I took seven metrics—a combination of old school (Wins, for crying out loud!), new school (WAR and wWAR), and those in between (HOF Monitor, HOF Standards, Black Ink, and Gray Ink). All stats were pulled from Baseball-Reference.com. For each metric, I pulled the Top 30 players not in the Hall of Fame (but have been retired long enough to be eligible).
I did an oh-so-scientific reverse scaling, giving the #1 guy 30 points and the #30 guy one point. I then added up all the scores to see who the consensus pick was.
And this is what I got.
- Well then. Jim McCormick pretty much aces every single metric. Is it safe to say he should probably be in the Hall of Fame?
- The top seven pitchers (and eight of the top nine) are from the 19th century. Not sure exactly what to make of that.
- 297-game winner Bobby Mathews ranks fourth despite no love from WAR or wWAR. I'm guessing those other metrics weigh wins pretty heavily. Well, that and there's no pitcher WAR data for the National Association. Will White also gets no WAR/wWAR love but gets by okay.
- The top 20th century pitcher is Tommy John. I happen to agree that he should be in the Hall of Fame.

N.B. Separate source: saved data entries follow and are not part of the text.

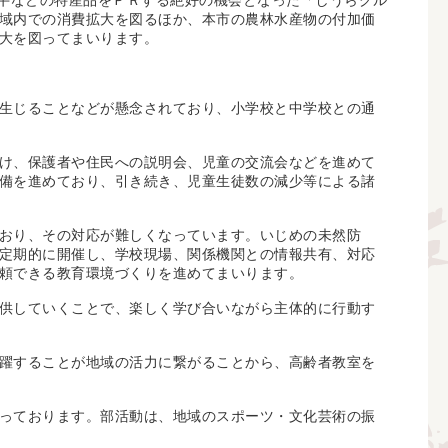
浦牛などの特産品をＰＲする絶好の機会となった「しうらグル
域内での消費拡大を図るほか、本市の農林水産物の付加価
大を図ってまいります。
生じることなどが懸念されており、小学校と中学校との通
け、保護者や住民への説明会、児童の交流会などを進めて
備を進めており、引き続き、児童生徒数の減少等による諸
おり、その対応が難しくなっています。いじめの未然防
定期的に開催し、学校現場、関係機関との情報共有、対応
頼できる教育環境づくりを進めてまいります。
供していくことで、楽しく学び合いながら主体的に行動す
躍することが地域の活力に繋がることから、高齢者教室を
っております。部活動は、地域のスポーツ・文化芸術の振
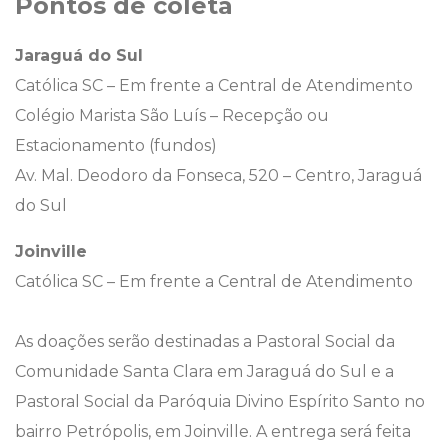
Pontos de coleta
Jaraguá do Sul
Católica SC – Em frente a Central de Atendimento
Colégio Marista São Luís – Recepção ou
Estacionamento (fundos)
Av. Mal. Deodoro da Fonseca, 520 – Centro, Jaraguá
do Sul
Joinville
Católica SC – Em frente a Central de Atendimento
As doações serão destinadas a Pastoral Social da
Comunidade Santa Clara em Jaraguá do Sul e a
Pastoral Social da Paróquia Divino Espírito Santo no
bairro Petrópolis, em Joinville. A entrega será feita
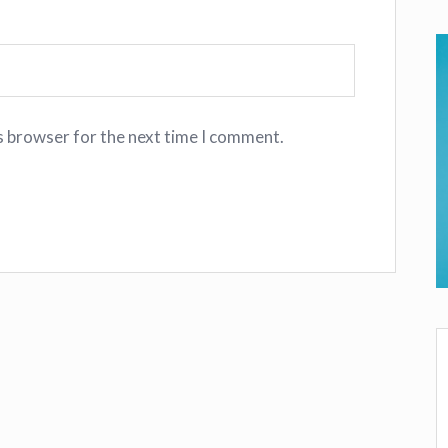
s browser for the next time I comment.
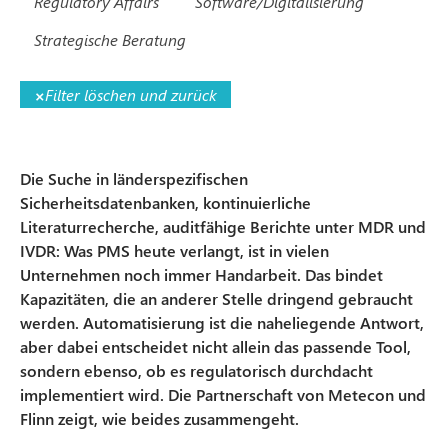
Regulatory Affairs
Software/Digitalisierung
Strategische Beratung
×
Filter löschen und zurück
Die Suche in länderspezifischen
Sicherheitsdatenbanken, kontinuierliche
Literaturrecherche, auditfähige Berichte unter MDR und
IVDR: Was PMS heute verlangt, ist in vielen
Unternehmen noch immer Handarbeit. Das bindet
Kapazitäten, die an anderer Stelle dringend gebraucht
werden. Automatisierung ist die naheliegende Antwort,
aber dabei entscheidet nicht allein das passende Tool,
sondern ebenso, ob es regulatorisch durchdacht
implementiert wird. Die Partnerschaft von Metecon und
Flinn zeigt, wie beides zusammengeht.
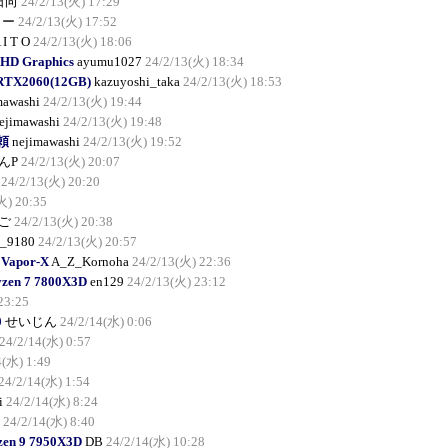
日向
24/2/13(火) 17:29
しー
24/2/13(火) 17:52
 I T O
24/2/13(火) 18:06
 HD Graphics
ayumu1027
24/2/13(火) 18:34
 RTX2060(12GB)
kazuyoshi_taka
24/2/13(火) 18:53
mawashi
24/2/13(火) 19:44
ejimawashi
24/2/13(火) 19:48
依頼
nejimawashi
24/2/13(火) 19:52
んP
24/2/13(火) 20:07
24/2/13(火) 20:20
火) 20:35
ご
24/2/13(火) 20:38
_9180
24/2/13(火) 20:57
 Vapor-X
A_Z_Kornoha
24/2/13(火) 22:36
yzen 7 7800X3D
en129
24/2/13(火) 23:12
23:25
0
せいじん
24/2/14(水) 0:06
24/2/14(水) 0:57
4(水) 1:49
24/2/14(水) 1:54
i
24/2/14(水) 8:24
24/2/14(水) 8:40
en 9 7950X3D
DB
24/2/14(水) 10:28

I think people lump him in the same group with Jim Kaat too easily because of their similar win totals. This graph shows how the separate. John was the better pitcher.
- And there's Kevin Brown again. He rates as the #2 modern pitcher despite no love from HOF Monitor, Black Ink, or Wins. He's the #1 modern pitcher (post-1900) by wWAR. And I'm still pretty sure he's the best pitcher not in the Hall. Why not John? I think many of those Ink and HOF metrics are too win-dependent.
- Luis Tiant performs quite well despite only ranking in four of the seven metrics. He does well on wins, but doesn't show up on HOF Monitor, Black Ink, or even Gray Ink.
- Jack Morris does pretty well here. I mean, he wasn't a bad pitcher, but he gets a lot of his rankings from his win total. Of course, he doesn't rank under WAR or wWAR. He also didn't rank in Black Ink. But boy, did he own Gray Ink.
- Al Spalding, of course, is in the Hall of Fame. But he's not in for his pitching. He's in as a pioneer. This list shows that he's deserving of (at least) a bit of consideration for his pitching days.
- Rick Reuschel is #1 on the WAR list. He's #8 on the wWAR list. But he doesn't appear anywhere else and drops to 20th.
- Frank Tanana is just plain weird. He rates pretty well in WAR and wWAR, but the only other appearance he makes is for wins. Kind of an odd combination.